=== What to produce ===
Check every line of the material below for the string "Astrid", and return the ones that have it.

=== Source material ===
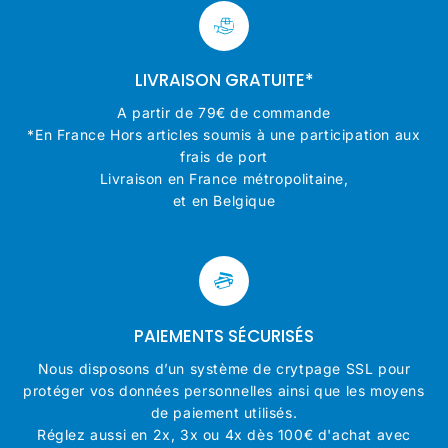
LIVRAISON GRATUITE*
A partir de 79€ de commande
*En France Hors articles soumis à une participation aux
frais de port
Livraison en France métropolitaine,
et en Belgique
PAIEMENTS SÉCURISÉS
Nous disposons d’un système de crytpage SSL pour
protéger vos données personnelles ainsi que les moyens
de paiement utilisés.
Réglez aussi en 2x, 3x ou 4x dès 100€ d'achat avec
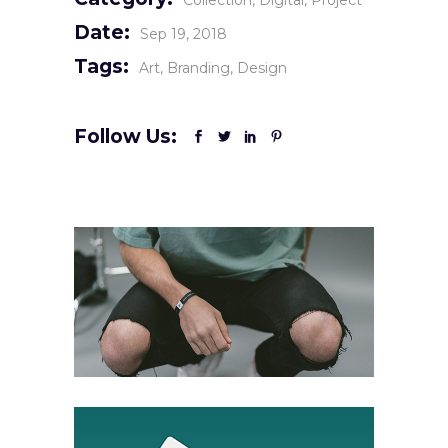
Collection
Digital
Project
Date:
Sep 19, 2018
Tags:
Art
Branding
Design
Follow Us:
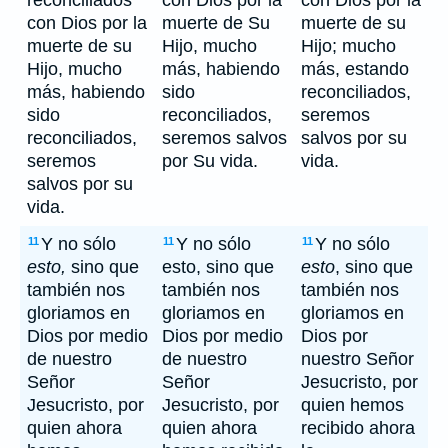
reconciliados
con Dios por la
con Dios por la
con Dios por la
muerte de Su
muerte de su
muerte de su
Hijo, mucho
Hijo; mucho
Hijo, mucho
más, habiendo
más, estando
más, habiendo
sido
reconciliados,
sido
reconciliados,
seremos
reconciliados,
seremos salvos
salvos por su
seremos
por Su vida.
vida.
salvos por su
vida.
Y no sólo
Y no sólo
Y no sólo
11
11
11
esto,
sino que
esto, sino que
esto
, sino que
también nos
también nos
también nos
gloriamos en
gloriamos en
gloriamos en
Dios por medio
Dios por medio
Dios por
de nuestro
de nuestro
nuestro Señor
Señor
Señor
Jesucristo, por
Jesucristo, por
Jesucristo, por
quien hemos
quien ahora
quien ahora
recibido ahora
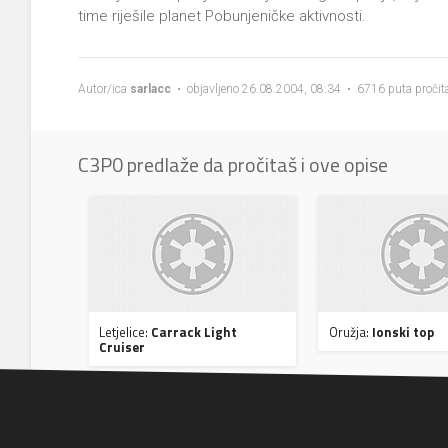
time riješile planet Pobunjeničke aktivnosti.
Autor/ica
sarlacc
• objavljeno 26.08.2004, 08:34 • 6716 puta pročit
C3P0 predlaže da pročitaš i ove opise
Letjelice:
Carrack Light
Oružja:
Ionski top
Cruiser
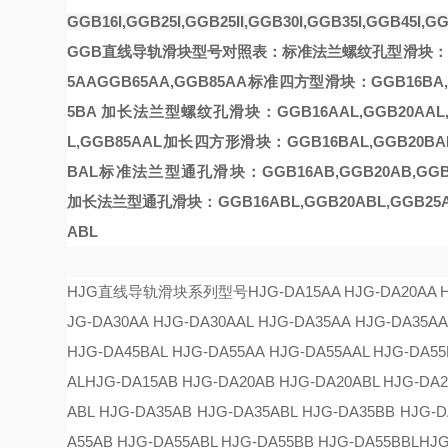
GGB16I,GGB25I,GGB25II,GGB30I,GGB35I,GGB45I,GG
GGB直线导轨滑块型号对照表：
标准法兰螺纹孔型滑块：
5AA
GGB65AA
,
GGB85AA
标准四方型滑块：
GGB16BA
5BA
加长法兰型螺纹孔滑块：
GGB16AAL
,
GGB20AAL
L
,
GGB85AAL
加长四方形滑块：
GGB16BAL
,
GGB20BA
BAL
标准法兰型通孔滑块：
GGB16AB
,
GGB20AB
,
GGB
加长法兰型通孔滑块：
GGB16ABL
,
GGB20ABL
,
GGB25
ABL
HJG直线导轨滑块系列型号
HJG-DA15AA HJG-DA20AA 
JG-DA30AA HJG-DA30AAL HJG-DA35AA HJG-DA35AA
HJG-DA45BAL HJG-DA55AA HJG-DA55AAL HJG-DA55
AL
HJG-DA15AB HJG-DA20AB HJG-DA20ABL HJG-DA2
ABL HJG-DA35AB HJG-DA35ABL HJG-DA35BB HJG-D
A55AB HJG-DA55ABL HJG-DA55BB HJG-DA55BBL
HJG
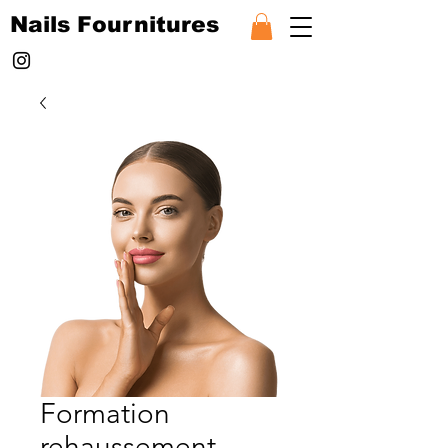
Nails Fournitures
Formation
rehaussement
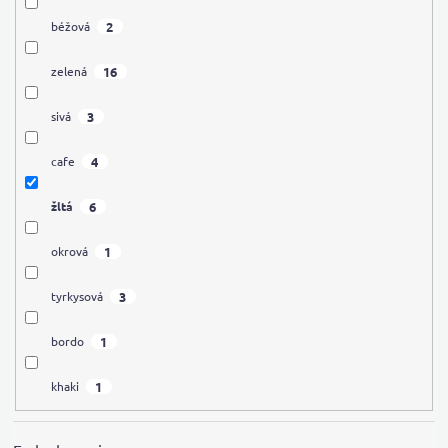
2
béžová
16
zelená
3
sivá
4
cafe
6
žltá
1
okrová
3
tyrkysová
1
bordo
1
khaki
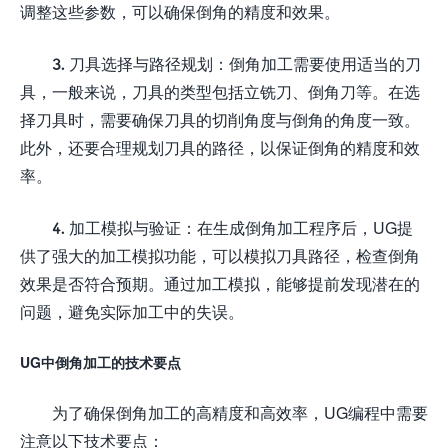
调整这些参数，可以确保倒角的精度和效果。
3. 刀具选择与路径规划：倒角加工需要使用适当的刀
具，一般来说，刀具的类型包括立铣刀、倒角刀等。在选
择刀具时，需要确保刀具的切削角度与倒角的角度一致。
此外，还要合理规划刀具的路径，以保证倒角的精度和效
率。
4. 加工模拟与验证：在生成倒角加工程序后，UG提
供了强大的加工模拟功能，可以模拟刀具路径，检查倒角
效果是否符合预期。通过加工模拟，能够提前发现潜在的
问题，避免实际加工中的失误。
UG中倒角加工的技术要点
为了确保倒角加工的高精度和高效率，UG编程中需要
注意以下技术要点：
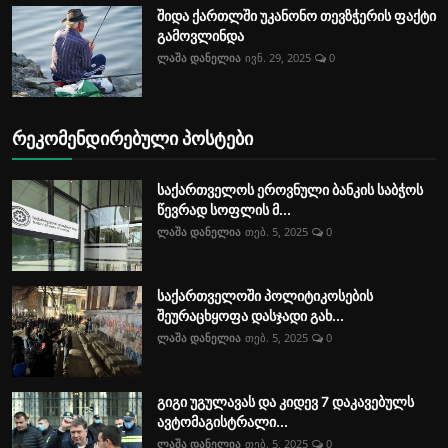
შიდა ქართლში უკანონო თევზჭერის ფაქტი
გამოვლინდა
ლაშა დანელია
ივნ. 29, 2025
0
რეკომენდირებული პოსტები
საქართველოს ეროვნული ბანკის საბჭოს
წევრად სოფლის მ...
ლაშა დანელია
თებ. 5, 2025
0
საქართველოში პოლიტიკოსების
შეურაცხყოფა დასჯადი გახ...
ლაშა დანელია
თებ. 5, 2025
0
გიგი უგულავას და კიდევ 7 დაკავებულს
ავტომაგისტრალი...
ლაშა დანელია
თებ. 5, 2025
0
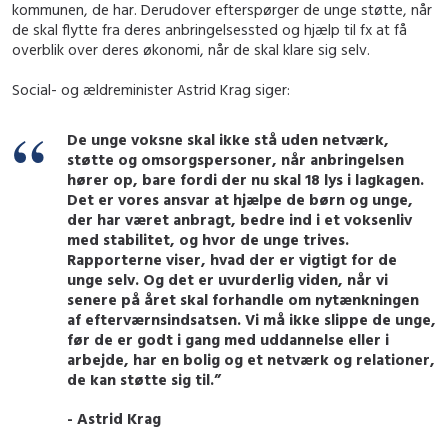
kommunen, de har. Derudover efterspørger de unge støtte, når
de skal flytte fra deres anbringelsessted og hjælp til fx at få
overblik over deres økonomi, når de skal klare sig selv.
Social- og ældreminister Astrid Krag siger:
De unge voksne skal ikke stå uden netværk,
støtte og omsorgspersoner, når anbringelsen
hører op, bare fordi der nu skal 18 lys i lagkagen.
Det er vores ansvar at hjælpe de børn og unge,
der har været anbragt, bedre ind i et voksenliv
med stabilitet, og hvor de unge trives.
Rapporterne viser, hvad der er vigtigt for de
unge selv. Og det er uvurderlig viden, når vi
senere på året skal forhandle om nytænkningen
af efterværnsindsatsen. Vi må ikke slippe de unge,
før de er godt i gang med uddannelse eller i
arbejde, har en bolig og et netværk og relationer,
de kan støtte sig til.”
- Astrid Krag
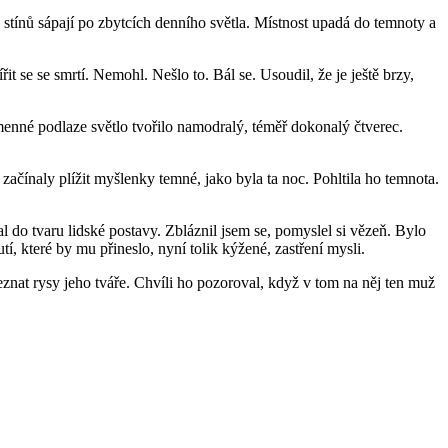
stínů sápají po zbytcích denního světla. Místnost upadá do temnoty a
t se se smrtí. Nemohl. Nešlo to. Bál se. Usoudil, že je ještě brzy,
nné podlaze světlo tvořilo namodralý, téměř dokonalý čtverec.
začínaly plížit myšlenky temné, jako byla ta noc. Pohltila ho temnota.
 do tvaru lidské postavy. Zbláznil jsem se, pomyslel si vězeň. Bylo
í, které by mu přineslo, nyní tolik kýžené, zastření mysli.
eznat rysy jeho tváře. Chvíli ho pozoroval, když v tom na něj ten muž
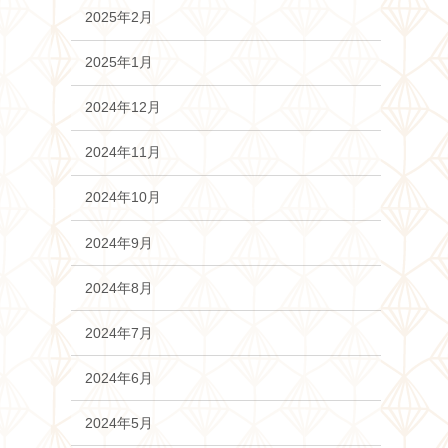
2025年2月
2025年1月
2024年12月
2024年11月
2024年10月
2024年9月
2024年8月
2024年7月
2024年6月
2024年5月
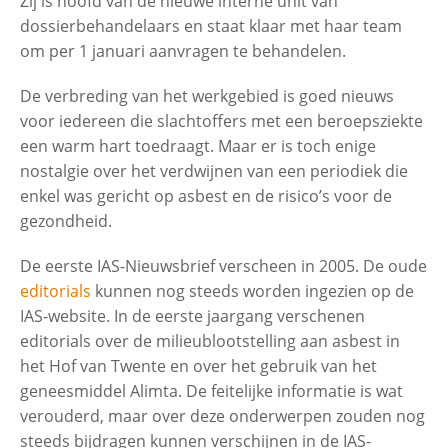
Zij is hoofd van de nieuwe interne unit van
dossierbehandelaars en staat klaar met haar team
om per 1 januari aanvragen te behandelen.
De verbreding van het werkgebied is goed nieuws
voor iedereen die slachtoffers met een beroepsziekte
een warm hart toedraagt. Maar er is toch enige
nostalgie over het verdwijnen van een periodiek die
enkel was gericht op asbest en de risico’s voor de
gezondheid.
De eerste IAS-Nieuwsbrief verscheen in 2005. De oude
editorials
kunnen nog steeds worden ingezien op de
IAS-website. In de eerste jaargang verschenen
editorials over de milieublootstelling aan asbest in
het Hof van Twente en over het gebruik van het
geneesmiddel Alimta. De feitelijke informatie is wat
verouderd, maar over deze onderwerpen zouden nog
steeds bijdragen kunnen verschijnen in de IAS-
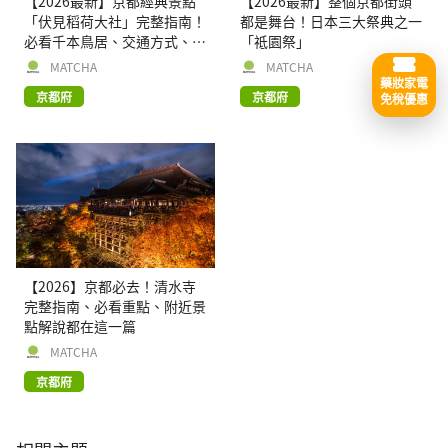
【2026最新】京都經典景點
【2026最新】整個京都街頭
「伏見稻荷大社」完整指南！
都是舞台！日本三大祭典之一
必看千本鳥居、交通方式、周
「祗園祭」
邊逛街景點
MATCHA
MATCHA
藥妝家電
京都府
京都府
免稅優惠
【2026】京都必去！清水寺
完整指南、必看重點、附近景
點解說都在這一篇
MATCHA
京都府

=== Written answer ===
Social- og ældreminister Astrid Krag siger:
- Astrid Krag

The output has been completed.